Analyses / Public Summary / 119 · HR 7722 Public Summary

119-HR-7722 Journalist Public Summary

119 · HR 7722 Child Care Integrity Monitoring Act of 2026

Creates a three-year federal review cycle of how states run child care subsidy programs, adds a formal “high‑risk” label for repeat noncompliance, and requires extra monitoring for those states; backers frame it as program‑integrity oversight, while skeptics may see added red tape; just introduced and sent to the House Education and the Workforce Committee.

Published
27 Feb 2026
Updated
27 Feb 2026
Tags
US Congress · Child Care · Oversight
Unvetted
01 · Section

Headline Summary

A new oversight bill would require the federal government to review every state’s child care program every three years and flag “high‑risk” states with repeat problems for extra monitoring.

02 · Section

What It Does

H.R. 7722 — the “Child Care Integrity Monitoring Act” — amends the Child Care and Development Block Grant (CCDBG) law so the U.S. Department of Health and Human Services (HHS) must conduct a comprehensive review of each state’s performance every three years.

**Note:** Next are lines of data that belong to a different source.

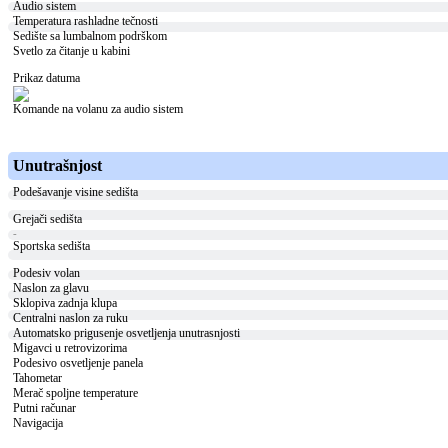
Audio sistem
Temperatura rashladne tečnosti
Sedište sa lumbalnom podrškom
Svetlo za čitanje u kabini
Prikaz datuma
Komande na volanu za audio sistem
Unutrašnjost
Podešavanje visine sedišta
Grejači sedišta
-
Sportska sedišta
Podesiv volan
Naslon za glavu
Sklopiva zadnja klupa
Centralni naslon za ruku
Automatsko prigusenje osvetljenja unutrasnjosti
Migavci u retrovizorima
Podesivo osvetljenje panela
Tahometar
Merač spoljne temperature
Putni računar
Navigacija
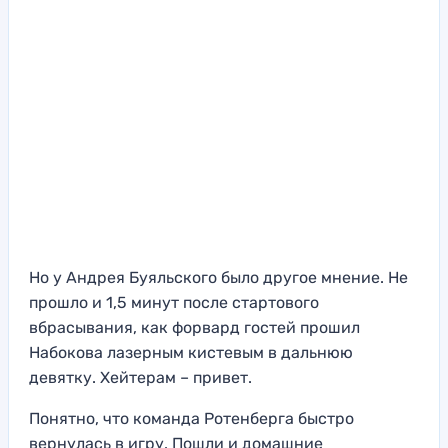
Но у Андрея Буяльского было другое мнение. Не
прошло и 1,5 минут после стартового
вбрасывания, как форвард гостей прошил
Набокова лазерным кистевым в дальнюю
девятку. Хейтерам – привет.
Понятно, что команда Ротенберга быстро
вернулась в игру. Пошли и домашние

If a state has repeated or unresolved audit findings, fails to carry out required corrective action plans, or repeatedly violates its approved CCDBG state plan, HHS would label it “high risk” and subject it to additional monitoring.

03 · Section

Why It Matters

The proposal aims to tighten program integrity so dollars intended to help working families afford child care are properly spent and states fix recurring problems. Recent federal oversight reports have noted monitoring gaps during pandemic‑era child care funding, which supporters may cite as a reason to formalize and sharpen reviews. (oig.hhs.gov)

04 · Section

Who’s For It

  • Sponsor: Rep. Robert Onder (R–MO).
  • Oversight advocates and some fiscal watchdogs who argue for stronger enforcement in CCDBG, pointing to findings that federal monitoring did not cover all American Rescue Plan child care provisions. (oig.hhs.gov)
  • Officials who favor aligning reviews with the CCDBG planning cycle (2025–2027) so monitoring and state plans move together. (acf.gov)
05 · Section

Who’s Against It

  • Some state agencies and provider groups could argue it adds federal red tape and duplicates oversight HHS already conducts on a three‑year cycle. (acf.gov)
  • Equity and access advocates might warn that compliance work could drain staff time and resources from getting more families served unless paired with technical assistance and funding for fixes. (General concern; no specific statements located in the provided materials.)
06 · Section

What’s Next

Status as of February 26, 2026: Introduced and referred to the House Committee on Education and the Workforce. Next typical steps would be a hearing and/or subcommittee workup, a full committee markup, then potential House floor consideration; if it passes, the bill would move to the Senate.